À titre subsidiaire, si par extraordinaire la cour jugeait que le loyer en renouvellement aurait été plafonné à la variation de l'indice ;

 

- fixer le montant total de l'indemnité d'éviction à la somme de 378 586 euros, décomposée comme suit :

 

- indemnité principale de transfert (valeur du droit au bail) : 276 676 euros ;

 

- indemnité de remploi : 26 260 euros ;

 

- frais de réinstallation : 29 648 euros ;

 

- trouble commercial : 23 669 euros ;

 

- double loyer : 20 833 euros ;

 

- frais de déménagement : 1 500 euros ;

 

À titre infiniment subsidiaire, si par infini extraordinaire la Cour retenait l'évaluation faite par l'expert judiciaire du droit au bail,

 

- fixer le montant total de l'indemnité d'éviction à la somme de 491 910 euros, décomposée comme suit :

 

- indemnité principale de transfert (valeur du droit au bail) : 390 000 euros ;

 

- indemnité de remploi : 26 260 euros ;

 

- frais de réinstallation : 29 648 euros ;

 

- trouble commercial : 23 669 euros ;

 

- double loyer : 20 833 euros ;

 

- frais de déménagement : 1 500 euros ;

 

- débouter la société Rudy's de ses autres demandes indemnitaires ;

 

Sur l'indemnité d'occupation :

 

- fixer l'indemnité d'occupation à la somme de 40 950 euros hors taxe et hors charges par an à compter du 1er juillet 2016 jusqu'à fin juillet 2022 ;

 

- condamner la société Rudy's à régler la somme de 135 652,25 euros hors taxes à la société B Harrison, augmentée de la TVA et des charges au titre de cette indemnité d'occupation ;

 

- ordonner la compensation des créances réciproques jusqu'à due concurrence ;

 

- condamner la société Rudy's à régler à la société B.Harrison la somme de 7 000 euros sur le fondement de l'article 700 du code de procédure civile ;

 

- condamner la société Rudy's aux entiers dépens de l'instance en ce compris les frais d'expertise.

 

En application de l'article 455 du code de procédure civile, il convient de se référer aux conclusions ci-dessus visées pour un plus ample exposé des moyens et prétentions des parties.

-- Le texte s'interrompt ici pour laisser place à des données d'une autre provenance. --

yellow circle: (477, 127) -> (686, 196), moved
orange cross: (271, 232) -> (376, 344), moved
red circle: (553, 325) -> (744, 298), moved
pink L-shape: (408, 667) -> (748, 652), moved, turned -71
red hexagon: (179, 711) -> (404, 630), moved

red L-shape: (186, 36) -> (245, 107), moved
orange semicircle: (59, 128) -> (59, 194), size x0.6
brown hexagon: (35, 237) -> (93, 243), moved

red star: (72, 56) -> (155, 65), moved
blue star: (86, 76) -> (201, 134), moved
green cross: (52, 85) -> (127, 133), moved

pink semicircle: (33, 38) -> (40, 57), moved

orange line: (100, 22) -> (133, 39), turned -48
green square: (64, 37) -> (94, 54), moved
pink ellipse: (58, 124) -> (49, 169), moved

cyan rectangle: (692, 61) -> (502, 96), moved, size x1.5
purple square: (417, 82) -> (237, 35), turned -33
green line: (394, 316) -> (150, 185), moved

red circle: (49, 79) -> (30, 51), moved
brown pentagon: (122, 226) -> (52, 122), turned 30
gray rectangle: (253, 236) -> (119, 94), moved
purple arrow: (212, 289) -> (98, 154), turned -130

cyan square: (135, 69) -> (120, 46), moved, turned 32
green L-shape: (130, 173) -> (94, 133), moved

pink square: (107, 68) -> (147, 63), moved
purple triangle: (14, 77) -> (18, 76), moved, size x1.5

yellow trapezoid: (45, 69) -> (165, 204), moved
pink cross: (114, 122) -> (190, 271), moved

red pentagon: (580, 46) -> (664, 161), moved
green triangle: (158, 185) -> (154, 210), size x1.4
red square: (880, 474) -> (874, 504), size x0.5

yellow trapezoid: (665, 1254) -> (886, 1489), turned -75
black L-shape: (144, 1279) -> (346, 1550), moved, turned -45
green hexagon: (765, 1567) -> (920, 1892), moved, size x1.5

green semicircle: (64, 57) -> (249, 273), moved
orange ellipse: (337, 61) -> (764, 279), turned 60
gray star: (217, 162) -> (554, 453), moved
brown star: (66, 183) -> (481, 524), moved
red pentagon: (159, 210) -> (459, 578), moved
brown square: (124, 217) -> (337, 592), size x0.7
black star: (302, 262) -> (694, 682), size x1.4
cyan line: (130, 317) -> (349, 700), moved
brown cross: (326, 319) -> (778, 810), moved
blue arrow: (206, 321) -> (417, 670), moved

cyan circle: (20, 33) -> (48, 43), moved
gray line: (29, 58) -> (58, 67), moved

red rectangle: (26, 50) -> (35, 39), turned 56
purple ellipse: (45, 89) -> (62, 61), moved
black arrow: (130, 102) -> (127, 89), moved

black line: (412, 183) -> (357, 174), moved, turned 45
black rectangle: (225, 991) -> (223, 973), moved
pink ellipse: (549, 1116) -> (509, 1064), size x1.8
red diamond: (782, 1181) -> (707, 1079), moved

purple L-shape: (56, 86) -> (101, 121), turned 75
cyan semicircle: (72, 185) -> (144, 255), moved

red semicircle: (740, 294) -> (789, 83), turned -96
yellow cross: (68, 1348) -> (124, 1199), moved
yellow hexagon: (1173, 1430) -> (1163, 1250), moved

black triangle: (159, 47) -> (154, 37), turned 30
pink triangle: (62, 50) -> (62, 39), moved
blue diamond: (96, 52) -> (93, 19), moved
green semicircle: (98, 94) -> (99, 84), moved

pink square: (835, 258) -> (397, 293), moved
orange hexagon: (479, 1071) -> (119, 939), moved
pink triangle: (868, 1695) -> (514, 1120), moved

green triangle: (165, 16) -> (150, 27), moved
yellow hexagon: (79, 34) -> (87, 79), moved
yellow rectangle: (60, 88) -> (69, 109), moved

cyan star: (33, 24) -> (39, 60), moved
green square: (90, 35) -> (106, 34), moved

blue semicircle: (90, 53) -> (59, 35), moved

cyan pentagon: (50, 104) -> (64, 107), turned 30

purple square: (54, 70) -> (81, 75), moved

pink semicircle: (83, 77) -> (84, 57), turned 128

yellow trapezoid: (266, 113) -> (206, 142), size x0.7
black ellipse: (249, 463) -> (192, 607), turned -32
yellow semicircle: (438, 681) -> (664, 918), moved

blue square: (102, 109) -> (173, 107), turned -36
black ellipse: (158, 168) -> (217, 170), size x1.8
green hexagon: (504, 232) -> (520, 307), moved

Cependant, pour une meilleure compréhension du présent arrêt, leur position sera succinctement résumée.

 

Sur l'indemnité d'éviction,

 

L'appelante expose à titre principal que le montant de l'indemnité d'éviction doit correspondre aux prix d'acquisition du nouveau bail qui est la conséquence directe et exclusive du refus de renouvellement ; que les frais d'acquisition du local de remplacement se sont élevés à la somme de 466 260 euros ; que le total des travaux d'aménagement s'élève à la somme de 77 208 euros ; que s'agissant des frais de remploi, un pourcentage de 10 % doit être retenu conformément à l'usage ; que la valeur locative en renouvellement du bail commercial doit être évaluée à la somme de 40 700 euros annuel et principal ; qu'elle devra régler un surcoût de loyer d'un montant de 83 700 euros sur 9 ans compte tenu du montant annuel de son nouveau loyer fixé à 50 000 € pour des locaux d'une superficie quasiment équivalente aux locaux évincés ; que le trouble commercial doit être fixé à 15 jours sur la base du chiffre d'affaires moyen TTC au cours des trois derniers exercices et non HT ; qu'elle a payé un double loyer durant les mois de mars à juillet 2022, conduisant à l'existence d'un préjudice de 20 833 euros ; que les frais de déménagement doivent être fixés à la somme forfaitaire de 2 500 euros ; que la somme totale de l'indemnité s'élève à la somme de 723 607 euros.

 

Elle expose à titre subsidiaire que le montant de l'indemnité d'éviction doit correspondre à la valeur du droit au bail des locaux évincés ; qu'aucune modification notable des facteurs locaux de commercialité ayant un intérêt pour l'exercice du commerce n'a été relevée ; que s'agissant de la surface pondérée, un coefficient de 0,9 doit être retenu pour la zone 2, conduisant à la fixation d'une surface pondérée de 37 m², conformément à ce qu'a retenu l'expert ; que s'agissant de la valeur locative en renouvellement au 1er juillet 2016 à 40 700 euros en annuel et principal, un coefficient de 8 doit être retenu conformément à ce qu'a retenu l'expert, conduisant à la fixation de la valeur du droit au bail à la somme de 390.000 euros ; que l'indemnité d'éviction devra être fixée à la somme de 644 847 euros.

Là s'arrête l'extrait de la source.